> _Exercise goal_: Return the following from the records below: each line, word for word, starting with the line that contains "الكتلة الوطنية السورية: اليوم وغدا" and going on through the line that contains "Тапшырык кыл", with nothing outside that range.

> _Task input_:
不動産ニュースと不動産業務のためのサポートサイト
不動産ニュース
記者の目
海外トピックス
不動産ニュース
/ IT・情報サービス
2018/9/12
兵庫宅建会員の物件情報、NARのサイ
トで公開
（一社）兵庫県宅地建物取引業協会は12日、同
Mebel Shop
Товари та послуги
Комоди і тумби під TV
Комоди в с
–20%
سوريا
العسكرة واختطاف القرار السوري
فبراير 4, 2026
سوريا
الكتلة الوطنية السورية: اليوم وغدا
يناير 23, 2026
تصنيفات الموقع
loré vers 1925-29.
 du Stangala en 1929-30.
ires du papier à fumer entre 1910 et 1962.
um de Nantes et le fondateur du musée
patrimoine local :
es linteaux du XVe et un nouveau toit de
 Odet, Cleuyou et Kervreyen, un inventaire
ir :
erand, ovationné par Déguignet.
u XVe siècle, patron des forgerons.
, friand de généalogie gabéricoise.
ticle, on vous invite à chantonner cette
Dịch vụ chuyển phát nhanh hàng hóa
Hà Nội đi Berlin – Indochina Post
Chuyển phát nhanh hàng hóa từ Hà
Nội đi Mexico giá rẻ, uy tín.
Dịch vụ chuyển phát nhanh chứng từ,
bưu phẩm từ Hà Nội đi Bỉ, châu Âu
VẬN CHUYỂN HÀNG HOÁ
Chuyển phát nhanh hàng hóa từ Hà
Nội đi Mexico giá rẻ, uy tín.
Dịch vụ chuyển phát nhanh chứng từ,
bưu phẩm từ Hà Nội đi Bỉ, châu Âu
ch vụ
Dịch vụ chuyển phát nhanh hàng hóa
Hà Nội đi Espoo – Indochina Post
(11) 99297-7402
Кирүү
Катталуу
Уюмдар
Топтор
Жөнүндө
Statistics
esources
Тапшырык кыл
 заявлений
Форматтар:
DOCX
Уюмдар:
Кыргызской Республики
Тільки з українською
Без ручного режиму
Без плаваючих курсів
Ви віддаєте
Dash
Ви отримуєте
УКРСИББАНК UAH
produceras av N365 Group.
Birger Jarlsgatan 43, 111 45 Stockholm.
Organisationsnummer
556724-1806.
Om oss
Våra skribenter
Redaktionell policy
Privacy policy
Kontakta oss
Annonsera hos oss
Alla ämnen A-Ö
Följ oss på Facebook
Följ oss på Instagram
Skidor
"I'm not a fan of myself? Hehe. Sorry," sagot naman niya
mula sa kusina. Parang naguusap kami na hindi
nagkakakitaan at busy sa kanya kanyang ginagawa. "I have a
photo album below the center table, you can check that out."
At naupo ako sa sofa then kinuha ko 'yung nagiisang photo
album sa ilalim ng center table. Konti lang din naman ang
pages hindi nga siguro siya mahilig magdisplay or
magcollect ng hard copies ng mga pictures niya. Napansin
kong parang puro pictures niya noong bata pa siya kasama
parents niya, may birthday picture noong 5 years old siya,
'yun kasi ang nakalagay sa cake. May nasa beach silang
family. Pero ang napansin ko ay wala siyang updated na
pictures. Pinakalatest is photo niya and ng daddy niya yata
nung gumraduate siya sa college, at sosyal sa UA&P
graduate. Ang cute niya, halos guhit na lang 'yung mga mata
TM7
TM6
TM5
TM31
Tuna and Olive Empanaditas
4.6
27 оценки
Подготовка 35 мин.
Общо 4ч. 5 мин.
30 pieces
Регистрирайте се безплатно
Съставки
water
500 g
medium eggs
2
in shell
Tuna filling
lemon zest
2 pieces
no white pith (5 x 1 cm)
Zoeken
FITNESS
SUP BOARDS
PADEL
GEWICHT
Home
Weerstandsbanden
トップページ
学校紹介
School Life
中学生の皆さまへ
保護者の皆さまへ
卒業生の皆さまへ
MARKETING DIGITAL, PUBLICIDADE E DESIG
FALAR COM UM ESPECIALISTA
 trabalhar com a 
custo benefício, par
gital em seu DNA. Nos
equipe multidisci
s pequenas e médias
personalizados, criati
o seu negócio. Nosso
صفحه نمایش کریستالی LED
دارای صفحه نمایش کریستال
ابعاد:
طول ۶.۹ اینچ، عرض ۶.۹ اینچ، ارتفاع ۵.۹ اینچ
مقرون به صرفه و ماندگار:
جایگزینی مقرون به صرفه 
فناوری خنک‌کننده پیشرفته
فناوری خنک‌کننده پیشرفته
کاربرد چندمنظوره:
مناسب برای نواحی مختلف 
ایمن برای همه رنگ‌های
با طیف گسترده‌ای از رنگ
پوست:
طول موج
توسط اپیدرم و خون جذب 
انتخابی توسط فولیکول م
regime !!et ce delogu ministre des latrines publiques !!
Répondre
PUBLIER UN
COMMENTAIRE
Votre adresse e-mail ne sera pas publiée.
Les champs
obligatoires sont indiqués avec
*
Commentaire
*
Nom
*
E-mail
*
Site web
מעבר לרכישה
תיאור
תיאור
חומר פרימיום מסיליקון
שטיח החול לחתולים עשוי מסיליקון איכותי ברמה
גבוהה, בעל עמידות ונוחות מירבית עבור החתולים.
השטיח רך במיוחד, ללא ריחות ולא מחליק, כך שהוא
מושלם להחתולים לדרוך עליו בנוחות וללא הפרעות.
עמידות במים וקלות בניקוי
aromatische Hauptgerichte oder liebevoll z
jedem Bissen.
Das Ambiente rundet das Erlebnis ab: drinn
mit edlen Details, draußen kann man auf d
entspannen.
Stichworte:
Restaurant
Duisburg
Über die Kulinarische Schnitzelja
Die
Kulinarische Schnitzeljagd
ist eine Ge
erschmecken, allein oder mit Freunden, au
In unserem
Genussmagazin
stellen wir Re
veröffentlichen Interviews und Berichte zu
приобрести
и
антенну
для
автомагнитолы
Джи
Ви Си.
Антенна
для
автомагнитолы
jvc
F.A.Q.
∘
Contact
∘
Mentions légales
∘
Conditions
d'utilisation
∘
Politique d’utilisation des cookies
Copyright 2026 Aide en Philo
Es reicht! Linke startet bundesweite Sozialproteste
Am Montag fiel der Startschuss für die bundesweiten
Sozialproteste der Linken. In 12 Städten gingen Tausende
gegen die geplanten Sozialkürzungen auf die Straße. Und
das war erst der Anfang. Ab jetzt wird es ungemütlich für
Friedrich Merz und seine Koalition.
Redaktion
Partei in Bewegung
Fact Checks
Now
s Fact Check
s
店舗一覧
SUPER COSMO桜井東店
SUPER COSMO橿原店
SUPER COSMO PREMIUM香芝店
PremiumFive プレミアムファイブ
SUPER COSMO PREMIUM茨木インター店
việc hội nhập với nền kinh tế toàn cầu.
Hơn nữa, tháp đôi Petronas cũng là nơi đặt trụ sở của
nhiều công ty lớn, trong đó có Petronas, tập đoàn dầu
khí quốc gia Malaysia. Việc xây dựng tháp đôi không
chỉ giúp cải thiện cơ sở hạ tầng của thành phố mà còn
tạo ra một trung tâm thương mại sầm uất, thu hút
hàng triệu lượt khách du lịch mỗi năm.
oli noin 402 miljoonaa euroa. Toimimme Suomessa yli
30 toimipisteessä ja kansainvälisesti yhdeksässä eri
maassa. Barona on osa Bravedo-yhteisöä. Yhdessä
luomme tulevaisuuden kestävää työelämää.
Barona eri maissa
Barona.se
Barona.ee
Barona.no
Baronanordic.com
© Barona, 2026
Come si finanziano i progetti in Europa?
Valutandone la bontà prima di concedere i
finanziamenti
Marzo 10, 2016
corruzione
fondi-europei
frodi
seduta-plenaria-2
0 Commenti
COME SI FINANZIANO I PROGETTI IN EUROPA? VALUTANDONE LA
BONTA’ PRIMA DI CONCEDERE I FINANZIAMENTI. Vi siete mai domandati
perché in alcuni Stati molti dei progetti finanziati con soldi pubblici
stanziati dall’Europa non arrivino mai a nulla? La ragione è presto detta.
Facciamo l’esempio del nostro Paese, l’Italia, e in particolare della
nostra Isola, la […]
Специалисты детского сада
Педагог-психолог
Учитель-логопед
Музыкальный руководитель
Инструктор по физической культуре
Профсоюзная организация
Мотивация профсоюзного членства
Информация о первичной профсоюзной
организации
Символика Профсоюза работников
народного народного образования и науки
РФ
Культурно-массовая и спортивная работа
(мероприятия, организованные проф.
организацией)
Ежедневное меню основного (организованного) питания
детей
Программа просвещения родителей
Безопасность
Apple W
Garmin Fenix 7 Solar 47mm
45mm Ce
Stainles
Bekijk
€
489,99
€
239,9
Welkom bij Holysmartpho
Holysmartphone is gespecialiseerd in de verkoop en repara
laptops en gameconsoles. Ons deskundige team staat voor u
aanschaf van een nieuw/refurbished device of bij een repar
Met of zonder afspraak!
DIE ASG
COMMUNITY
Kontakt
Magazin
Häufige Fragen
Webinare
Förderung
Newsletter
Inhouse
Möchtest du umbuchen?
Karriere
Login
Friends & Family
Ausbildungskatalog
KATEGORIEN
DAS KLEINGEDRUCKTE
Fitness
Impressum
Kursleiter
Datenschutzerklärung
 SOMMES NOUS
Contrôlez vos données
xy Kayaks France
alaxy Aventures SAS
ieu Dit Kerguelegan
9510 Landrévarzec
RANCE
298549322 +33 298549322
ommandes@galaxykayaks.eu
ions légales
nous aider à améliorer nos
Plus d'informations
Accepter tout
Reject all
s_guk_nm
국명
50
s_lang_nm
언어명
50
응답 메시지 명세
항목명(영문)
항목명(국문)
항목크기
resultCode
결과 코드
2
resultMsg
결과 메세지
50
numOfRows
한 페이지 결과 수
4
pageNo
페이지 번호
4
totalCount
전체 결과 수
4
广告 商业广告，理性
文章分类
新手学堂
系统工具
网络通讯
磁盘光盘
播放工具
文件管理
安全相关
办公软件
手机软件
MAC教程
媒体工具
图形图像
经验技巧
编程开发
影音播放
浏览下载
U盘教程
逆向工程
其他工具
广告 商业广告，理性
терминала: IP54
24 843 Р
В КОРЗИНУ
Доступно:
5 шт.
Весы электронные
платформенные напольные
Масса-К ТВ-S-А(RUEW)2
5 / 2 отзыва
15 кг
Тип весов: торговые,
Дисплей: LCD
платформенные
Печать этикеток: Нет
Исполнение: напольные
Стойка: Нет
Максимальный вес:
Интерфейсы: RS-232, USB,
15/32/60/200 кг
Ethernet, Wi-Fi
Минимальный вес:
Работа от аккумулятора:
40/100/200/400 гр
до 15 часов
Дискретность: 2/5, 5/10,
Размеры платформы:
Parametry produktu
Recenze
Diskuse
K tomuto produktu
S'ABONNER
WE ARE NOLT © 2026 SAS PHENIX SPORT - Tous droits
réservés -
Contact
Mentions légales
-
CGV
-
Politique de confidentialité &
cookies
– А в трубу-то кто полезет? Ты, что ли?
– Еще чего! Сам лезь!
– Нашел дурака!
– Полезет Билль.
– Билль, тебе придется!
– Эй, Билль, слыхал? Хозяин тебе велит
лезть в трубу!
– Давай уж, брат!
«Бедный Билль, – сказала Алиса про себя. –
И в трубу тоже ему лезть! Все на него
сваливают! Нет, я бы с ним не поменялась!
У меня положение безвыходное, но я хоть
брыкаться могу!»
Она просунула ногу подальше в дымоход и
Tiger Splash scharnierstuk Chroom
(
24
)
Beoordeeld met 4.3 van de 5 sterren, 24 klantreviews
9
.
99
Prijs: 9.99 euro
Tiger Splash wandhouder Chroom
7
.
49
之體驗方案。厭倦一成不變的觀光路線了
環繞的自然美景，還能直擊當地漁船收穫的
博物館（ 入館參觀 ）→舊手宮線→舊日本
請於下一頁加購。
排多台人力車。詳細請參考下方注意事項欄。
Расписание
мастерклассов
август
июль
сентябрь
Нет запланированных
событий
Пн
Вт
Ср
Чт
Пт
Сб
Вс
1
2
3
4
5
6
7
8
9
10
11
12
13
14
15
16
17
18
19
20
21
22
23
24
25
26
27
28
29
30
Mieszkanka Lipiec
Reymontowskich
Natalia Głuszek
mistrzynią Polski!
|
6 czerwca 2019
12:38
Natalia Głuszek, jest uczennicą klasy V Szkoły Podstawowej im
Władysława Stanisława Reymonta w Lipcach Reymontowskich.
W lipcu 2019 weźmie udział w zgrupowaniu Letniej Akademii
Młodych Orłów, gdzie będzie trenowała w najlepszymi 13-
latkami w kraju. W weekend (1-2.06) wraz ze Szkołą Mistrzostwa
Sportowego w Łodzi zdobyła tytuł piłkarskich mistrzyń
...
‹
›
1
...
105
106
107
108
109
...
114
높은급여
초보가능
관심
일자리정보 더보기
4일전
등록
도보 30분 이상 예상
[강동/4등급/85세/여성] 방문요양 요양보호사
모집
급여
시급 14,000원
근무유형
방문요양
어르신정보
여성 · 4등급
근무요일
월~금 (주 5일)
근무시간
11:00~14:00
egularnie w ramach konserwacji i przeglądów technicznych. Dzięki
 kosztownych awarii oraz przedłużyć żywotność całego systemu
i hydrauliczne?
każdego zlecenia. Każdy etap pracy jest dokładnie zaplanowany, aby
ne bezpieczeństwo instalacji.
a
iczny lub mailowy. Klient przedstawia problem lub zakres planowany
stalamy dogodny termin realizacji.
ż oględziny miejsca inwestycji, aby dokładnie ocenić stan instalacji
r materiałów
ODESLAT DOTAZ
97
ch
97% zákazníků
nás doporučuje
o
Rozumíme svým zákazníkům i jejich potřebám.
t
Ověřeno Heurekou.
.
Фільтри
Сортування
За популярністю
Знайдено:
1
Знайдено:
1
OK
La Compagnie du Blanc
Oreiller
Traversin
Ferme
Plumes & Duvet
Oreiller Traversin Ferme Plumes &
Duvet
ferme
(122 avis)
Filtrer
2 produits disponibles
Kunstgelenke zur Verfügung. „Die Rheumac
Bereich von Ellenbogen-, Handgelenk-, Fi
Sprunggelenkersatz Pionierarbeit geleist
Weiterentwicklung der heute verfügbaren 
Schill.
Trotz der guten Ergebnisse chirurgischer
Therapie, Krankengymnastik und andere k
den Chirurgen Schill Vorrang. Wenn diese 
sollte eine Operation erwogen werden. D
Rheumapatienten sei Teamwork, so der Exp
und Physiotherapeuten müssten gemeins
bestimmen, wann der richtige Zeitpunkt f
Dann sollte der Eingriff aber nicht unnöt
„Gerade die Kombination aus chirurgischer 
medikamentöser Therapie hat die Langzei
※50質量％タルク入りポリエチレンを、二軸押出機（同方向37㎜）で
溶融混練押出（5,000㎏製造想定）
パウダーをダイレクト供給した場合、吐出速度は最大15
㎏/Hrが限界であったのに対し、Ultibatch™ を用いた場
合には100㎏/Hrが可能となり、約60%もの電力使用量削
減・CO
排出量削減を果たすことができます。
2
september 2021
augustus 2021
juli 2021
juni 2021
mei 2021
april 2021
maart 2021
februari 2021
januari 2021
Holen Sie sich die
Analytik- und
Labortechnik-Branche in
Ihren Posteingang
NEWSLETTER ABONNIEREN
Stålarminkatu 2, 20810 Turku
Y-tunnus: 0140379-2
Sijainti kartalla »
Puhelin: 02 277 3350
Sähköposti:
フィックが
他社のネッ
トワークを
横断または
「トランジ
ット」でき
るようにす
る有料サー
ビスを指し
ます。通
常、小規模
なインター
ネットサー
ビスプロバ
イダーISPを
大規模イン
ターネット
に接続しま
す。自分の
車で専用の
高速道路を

> _Answer to the exercise_:
الكتلة الوطنية السورية: اليوم وغدا
يناير 23, 2026
تصنيفات الموقع
loré vers 1925-29.
 du Stangala en 1929-30.
ires du papier à fumer entre 1910 et 1962.
um de Nantes et le fondateur du musée
patrimoine local :
es linteaux du XVe et un nouveau toit de
 Odet, Cleuyou et Kervreyen, un inventaire
ir :
erand, ovationné par Déguignet.
u XVe siècle, patron des forgerons.
, friand de généalogie gabéricoise.
ticle, on vous invite à chantonner cette
Dịch vụ chuyển phát nhanh hàng hóa
Hà Nội đi Berlin – Indochina Post
Chuyển phát nhanh hàng hóa từ Hà
Nội đi Mexico giá rẻ, uy tín.
Dịch vụ chuyển phát nhanh chứng từ,
bưu phẩm từ Hà Nội đi Bỉ, châu Âu
VẬN CHUYỂN HÀNG HOÁ
Chuyển phát nhanh hàng hóa từ Hà
Nội đi Mexico giá rẻ, uy tín.
Dịch vụ chuyển phát nhanh chứng từ,
bưu phẩm từ Hà Nội đi Bỉ, châu Âu
ch vụ
Dịch vụ chuyển phát nhanh hàng hóa
Hà Nội đi Espoo – Indochina Post
(11) 99297-7402
Кирүү
Катталуу
Уюмдар
Топтор
Жөнүндө
Statistics
esources
Тапшырык кыл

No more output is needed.